In Gex: Enter the Gecko, you play as Gex, a smart-mouthing gecko tasked to save TV land from the clutches of evil. And if the idea of mouthy one-liners being spouted out at you isn't enough to convince you that this game is worth a play, then read on.

Story:
I'm just going to cut to the chase here – if you're looking for a story to go along with your platformer, you've picked the wrong game. The basic gist of the story is that Gex is sitting around at home watching TV when two suited men suddenly confront him. They take him into interrogation until he agrees (with lots of benefits, of course) to stop his arch-rival, Rez, from taking control of TV land. So as you can see, the story in the beginning isn't that great. And to avoid spoilers, I'm simply going to say that the ending is just as lackluster. But really, that's okay. The story can easily be ignored, as the other parts of the game do a great job of helping you forget the lack of a decent storyline.
Story gets a 4/10

Gameplay:
Yes, gameplay. Probably the part of the review that you're most concerned about, and rightly so. Basically it comes down to this – it's fun. The platforming is (mostly, because of camera issues sometimes) solid, and thankfully Gex can pull himself up on ledges (via his tongue, funnily enough) which prevents the platforming from becoming infuriatingly hard, since there's some ledges that you can barely make. The difficulty curve is very nice, as it eases you into the platforming very nicely. You have your standard high jump (via tail bounce), you can attack enemies with your tail, and hey, you get to do flying karate kicks to boot (because who doesn't like flying karate kicks?).
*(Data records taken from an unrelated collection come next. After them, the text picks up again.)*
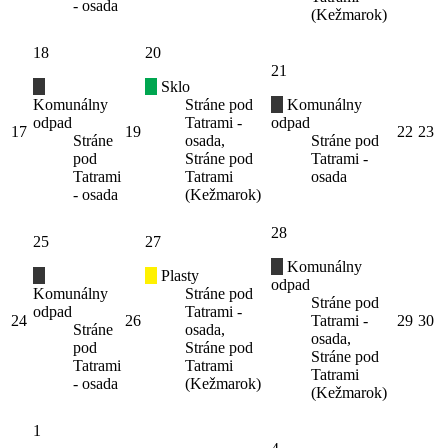
- osada
(Kežmarok)
18
20
21
Sklo
Komunálny
Stráne pod
Komunálny
odpad
Tatrami -
odpad
17
19
22
23
Stráne
osada,
Stráne pod
pod
Stráne pod
Tatrami -
Tatrami
Tatrami
osada
- osada
(Kežmarok)
28
25
27
Komunálny
Plasty
odpad
Komunálny
Stráne pod
Stráne pod
odpad
Tatrami -
24
26
Tatrami -
29
30
Stráne
osada,
osada,
pod
Stráne pod
Stráne pod
Tatrami
Tatrami
Tatrami
- osada
(Kežmarok)
(Kežmarok)
1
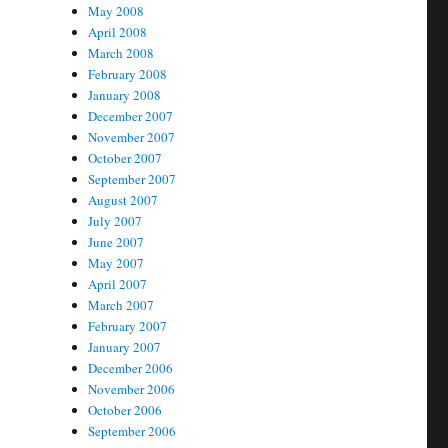
May 2008
April 2008
March 2008
February 2008
January 2008
December 2007
November 2007
October 2007
September 2007
August 2007
July 2007
June 2007
May 2007
April 2007
March 2007
February 2007
January 2007
December 2006
November 2006
October 2006
September 2006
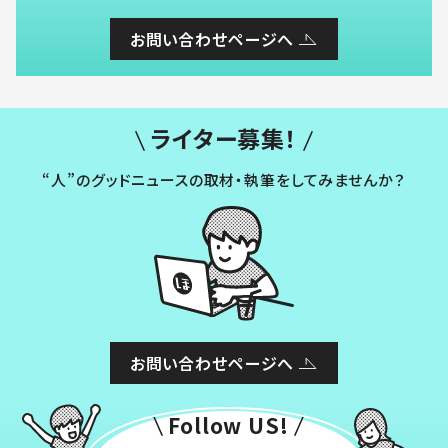
お問い合わせページへ
ライター募集！
“人”のグッドニュースの取材・執筆をしてみませんか？
お問い合わせページへ
Follow US!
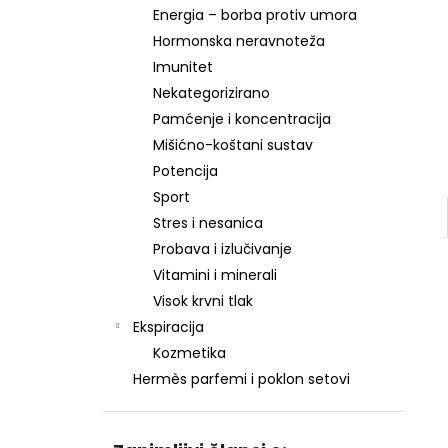
Energia – borba protiv umora
Hormonska neravnoteža
Imunitet
Nekategorizirano
Pamćenje i koncentracija
Mišićno-koštani sustav
Potencija
Sport
Stres i nesanica
Probava i izlučivanje
Vitamini i minerali
Visok krvni tlak
Ekspiracija
Kozmetika
Hermès parfemi i poklon setovi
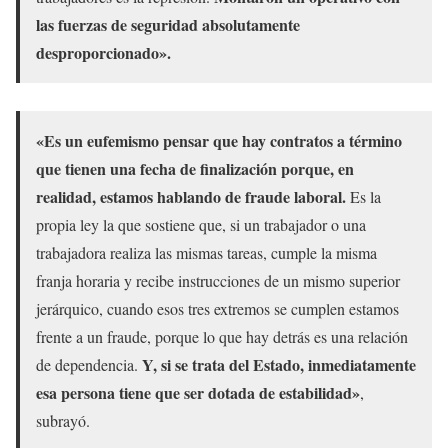
las fuerzas de seguridad absolutamente
desproporcionado».
«Es un eufemismo pensar que hay contratos a término
que tienen una fecha de finalización porque, en
realidad, estamos hablando de fraude laboral.
Es la
propia ley la que sostiene que, si un trabajador o una
trabajadora realiza las mismas tareas, cumple la misma
franja horaria y recibe instrucciones de un mismo superior
jerárquico, cuando esos tres extremos se cumplen estamos
frente a un fraude, porque lo que hay detrás es una relación
Y, si se trata del Estado, inmediatamente
de dependencia.
esa persona tiene que ser dotada de estabilidad»
,
subrayó.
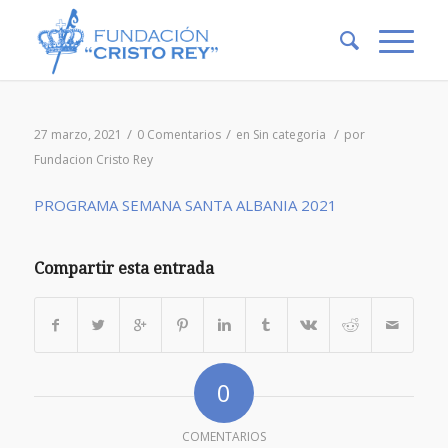
/
/
/
27 marzo, 2021
0 Comentarios
en
Sin categoría
por
Fundacion Cristo Rey
PROGRAMA SEMANA SANTA ALBANIA 2021
Compartir esta entrada
0
COMENTARIOS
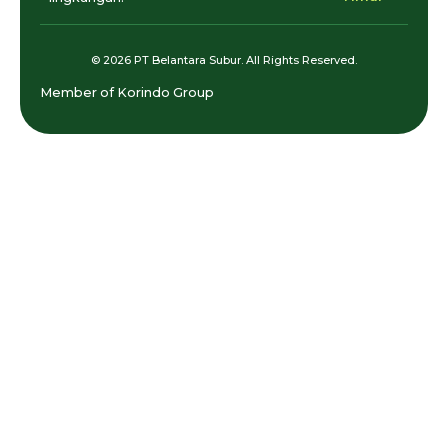
© 2026 PT Belantara Subur. All Rights Reserved.
Member of Korindo Group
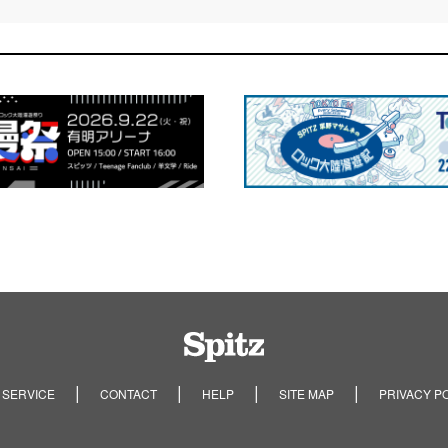
Spitz
 SERVICE
CONTACT
HELP
SITE MAP
PRIVACY P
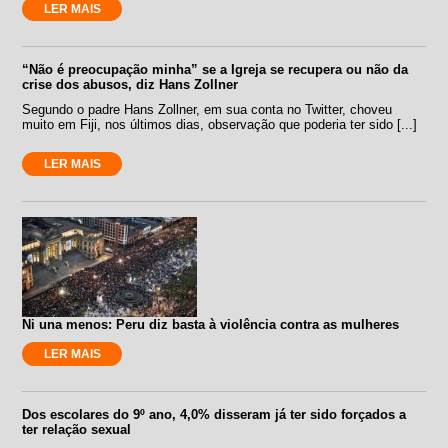
LER MAIS
“Não é preocupação minha” se a Igreja se recupera ou não da
crise dos abusos, diz Hans Zollner
Segundo o padre Hans Zollner, em sua conta no Twitter, choveu
muito em Fiji, nos últimos dias, observação que poderia ter sido [...]
LER MAIS
Ni una menos: Peru diz basta à violência contra as mulheres
LER MAIS
Dos escolares do 9º ano, 4,0% disseram já ter sido forçados a
ter relação sexual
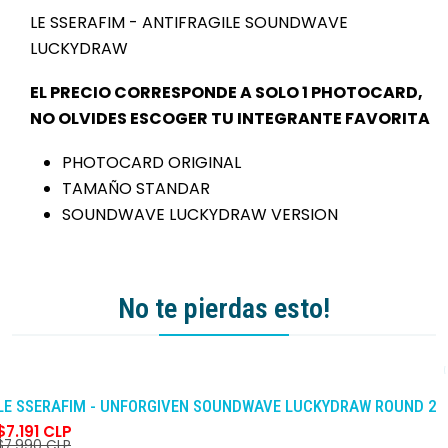
LE SSERAFIM - ANTIFRAGILE SOUNDWAVE
LUCKYDRAW
EL PRECIO CORRESPONDE A SOLO 1 PHOTOCARD,
NO OLVIDES ESCOGER TU INTEGRANTE FAVORITA
PHOTOCARD ORIGINAL
TAMAÑO STANDAR
SOUNDWAVE LUCKYDRAW VERSION
No te pierdas esto!
-10%
DCTO
LE SSERAFIM - UNFORGIVEN SOUNDWAVE LUCKYDRAW ROUND 2
$7.191 CLP
$7.990 CLP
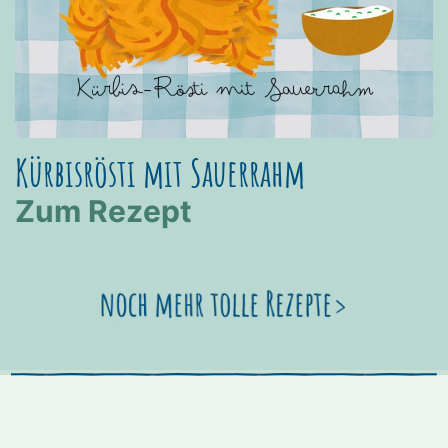
Kürbisrösti mit Sauerrahm
Zum Rezept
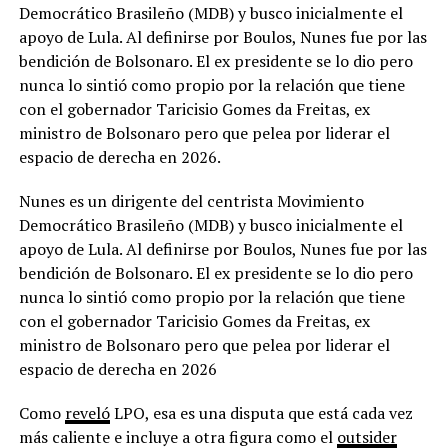
Democrático Brasileño (MDB) y busco inicialmente el
apoyo de Lula. Al definirse por Boulos, Nunes fue por las
bendición de Bolsonaro. El ex presidente se lo dio pero
nunca lo sintió como propio por la relación que tiene
con el gobernador Taricisio Gomes da Freitas, ex
ministro de Bolsonaro pero que pelea por liderar el
espacio de derecha en 2026.
Nunes es un dirigente del centrista Movimiento
Democrático Brasileño (MDB) y busco inicialmente el
apoyo de Lula. Al definirse por Boulos, Nunes fue por las
bendición de Bolsonaro. El ex presidente se lo dio pero
nunca lo sintió como propio por la relación que tiene
con el gobernador Taricisio Gomes da Freitas, ex
ministro de Bolsonaro pero que pelea por liderar el
espacio de derecha en 2026
Como
reveló
LPO, esa es una disputa que está cada vez
más caliente e incluye a otra figura como el
outsider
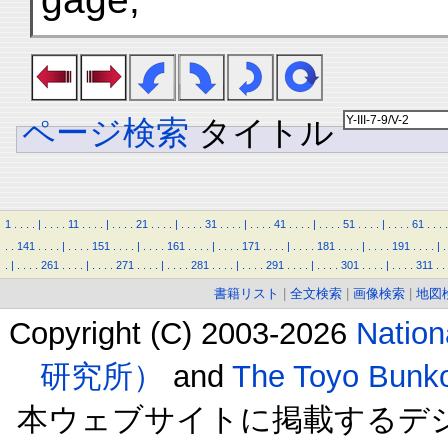
ページ検索
タイトル
1
.
.
.
.
|
.
.
.
.
11
.
.
.
.
|
.
.
.
.
21
.
.
.
.
|
.
.
.
.
31
.
.
.
.
|
.
.
.
.
41
.
.
.
.
|
.
.
.
.
51
.
.
.
.
|
.
.
.
.
61
.
.
.
.
.
.
141
.
.
.
.
|
.
.
.
.
151
.
.
.
.
|
.
.
.
.
161
.
.
.
.
|
.
.
.
.
171
.
.
.
.
|
.
.
.
.
181
.
.
.
.
|
.
.
.
.
191
.
.
.
.
|
.
.
|
.
.
.
.
261
.
.
.
.
|
.
.
.
.
271
.
.
.
.
|
.
.
.
.
281
.
.
.
.
|
.
.
.
.
291
.
.
.
.
|
.
.
.
.
301
.
.
.
.
|
.
.
.
.
311
.
.
書籍リスト
|
全文検索
|
画像検索
|
地図
Copyright (C) 2003-2026
Natio
研究所）
and
The Toyo B
本ウェブサイトに掲載するデ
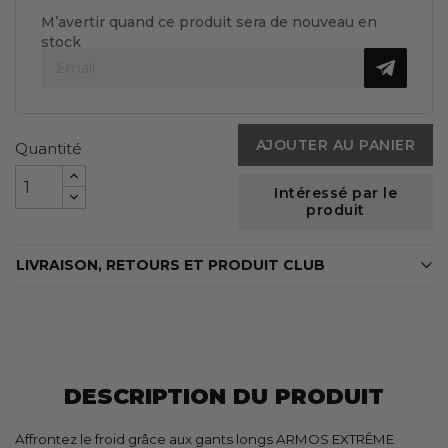
M’avertir quand ce produit sera de nouveau en
stock
AJOUTER AU PANIER
Quantité
Intéressé par le
produit
LIVRAISON, RETOURS ET PRODUIT CLUB
DESCRIPTION DU PRODUIT
Affrontez le froid grâce aux gants longs ARMOS EXTRÊME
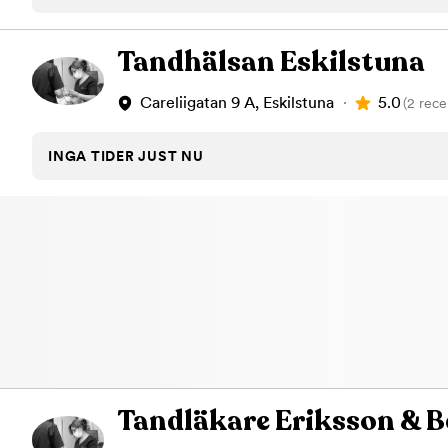
Tandhälsan Eskilstuna
5.0
Careliigatan 9 A, Eskilstuna
(2 rece
INGA TIDER JUST NU
Tandläkare Eriksson & 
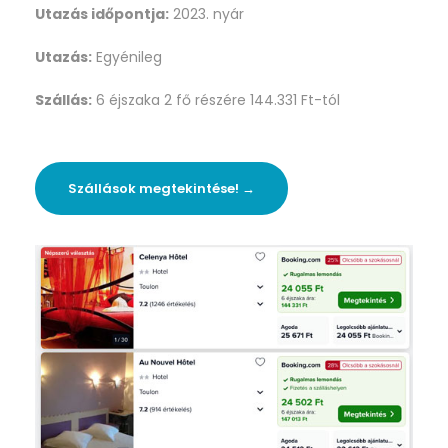
Utazás időpontja:
2023. nyár
Utazás:
Egyénileg
Szállás:
6 éjszaka 2 fő részére 144.331 Ft-tól
Szállások megtekintése! →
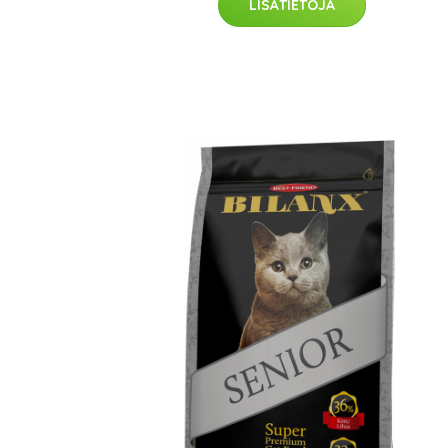
LISÄTIETOJA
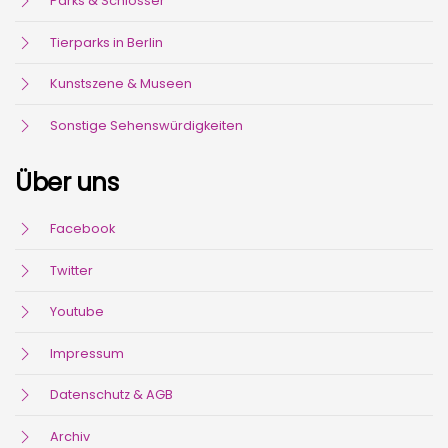
Parks & Schlösser
Tierparks in Berlin
Kunstszene & Museen
Sonstige Sehenswürdigkeiten
Über uns
Facebook
Twitter
Youtube
Impressum
Datenschutz & AGB
Archiv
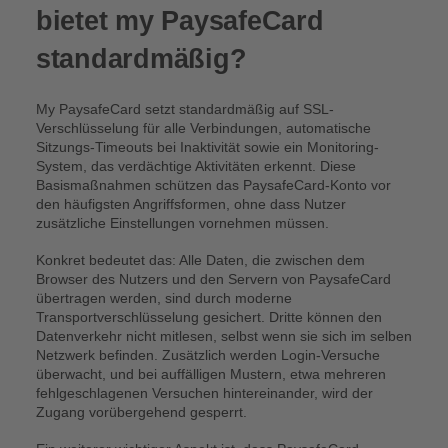
bietet my PaysafeCard
standardmäßig?
My PaysafeCard setzt standardmäßig auf SSL-
Verschlüsselung für alle Verbindungen, automatische
Sitzungs-Timeouts bei Inaktivität sowie ein Monitoring-
System, das verdächtige Aktivitäten erkennt. Diese
Basismaßnahmen schützen das PaysafeCard-Konto vor
den häufigsten Angriffsformen, ohne dass Nutzer
zusätzliche Einstellungen vornehmen müssen.
Konkret bedeutet das: Alle Daten, die zwischen dem
Browser des Nutzers und den Servern von PaysafeCard
übertragen werden, sind durch moderne
Transportverschlüsselung gesichert. Dritte können den
Datenverkehr nicht mitlesen, selbst wenn sie sich im selben
Netzwerk befinden. Zusätzlich werden Login-Versuche
überwacht, und bei auffälligen Mustern, etwa mehreren
fehlgeschlagenen Versuchen hintereinander, wird der
Zugang vorübergehend gesperrt.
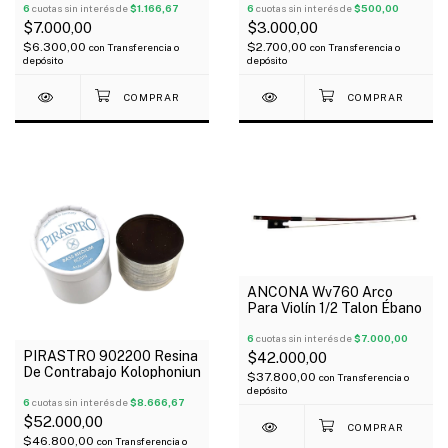
6
cuotas sin interés de
$1.166,67
6
cuotas sin interés de
$500,00
$7.000,00
$3.000,00
$6.300,00
$2.700,00
con
Transferencia o
con
Transferencia o
depósito
depósito
ANCONA Wv760 Arco
Para Violín 1/2 Talon Ébano
6
cuotas sin interés de
$7.000,00
PIRASTRO 902200 Resina
$42.000,00
De Contrabajo Kolophoniun
$37.800,00
con
Transferencia o
depósito
6
cuotas sin interés de
$8.666,67
$52.000,00
$46.800,00
con
Transferencia o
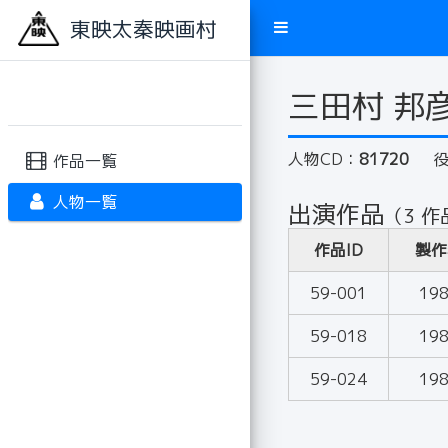
東映太秦映画村
三田村 邦
人物CD：
81720
作品一覧
人物一覧
出演作品
（3 作
作品ID
製作
59-001
19
59-018
19
59-024
19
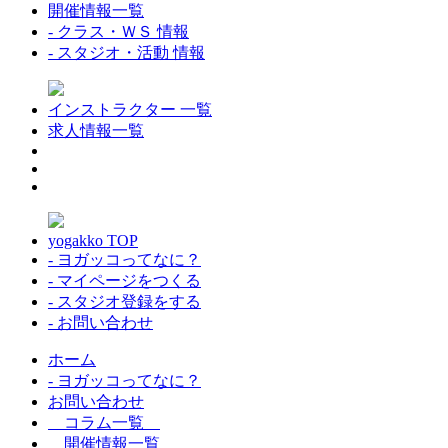
開催情報一覧
- クラス・ＷＳ 情報
- スタジオ・活動 情報
インストラクター 一覧
求人情報一覧
yogakko TOP
- ヨガッコってなに？
- マイページをつくる
- スタジオ登録をする
- お問い合わせ
ホーム
- ヨガッコってなに？
お問い合わせ
コラム一覧
開催情報一覧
There's one part of the gameplay I don't particularly like – the silver remotes. There are two of these in every normal level and they unlock the bonus levels. One is simply hidden in the level. This one is fine. However, there is one that you have to collect 120 different collectibles to get, and it is somewhat frustrating with all of the backtracking needed to get this remote in the levels because some paths don't have enough collectibles to get this remote.

Another complaint is that sometimes the camera can be very irritating. You're given 3 options on how you want you camera to work – manual, semi-automatic, and automatic. They're all bad in the same situations. I have no idea why automatic is even in here as it does the same thing as semi-automatic except you have no control over the camera whatsoever. Semi-automatic also fails in certain sections because the camera turns so that you cannot see where you are supposed to be jumping or the camera moves mid-jump. Trying to rotate the camera usually results in the game telling you you can't do that or the camera simply snapping back into the same difficult place once you move. Manual camera does not help at all when you are trying to do some of the more complicated platforming in the game. Overall, however, these complaints are far from game-breaking.
Gameplay gets a 7/10

Graphics and Environments:
The graphics are a tad better than what you'd expect from your average Playstation game. Everything is clear and the graphics don't detract from the game, which is important.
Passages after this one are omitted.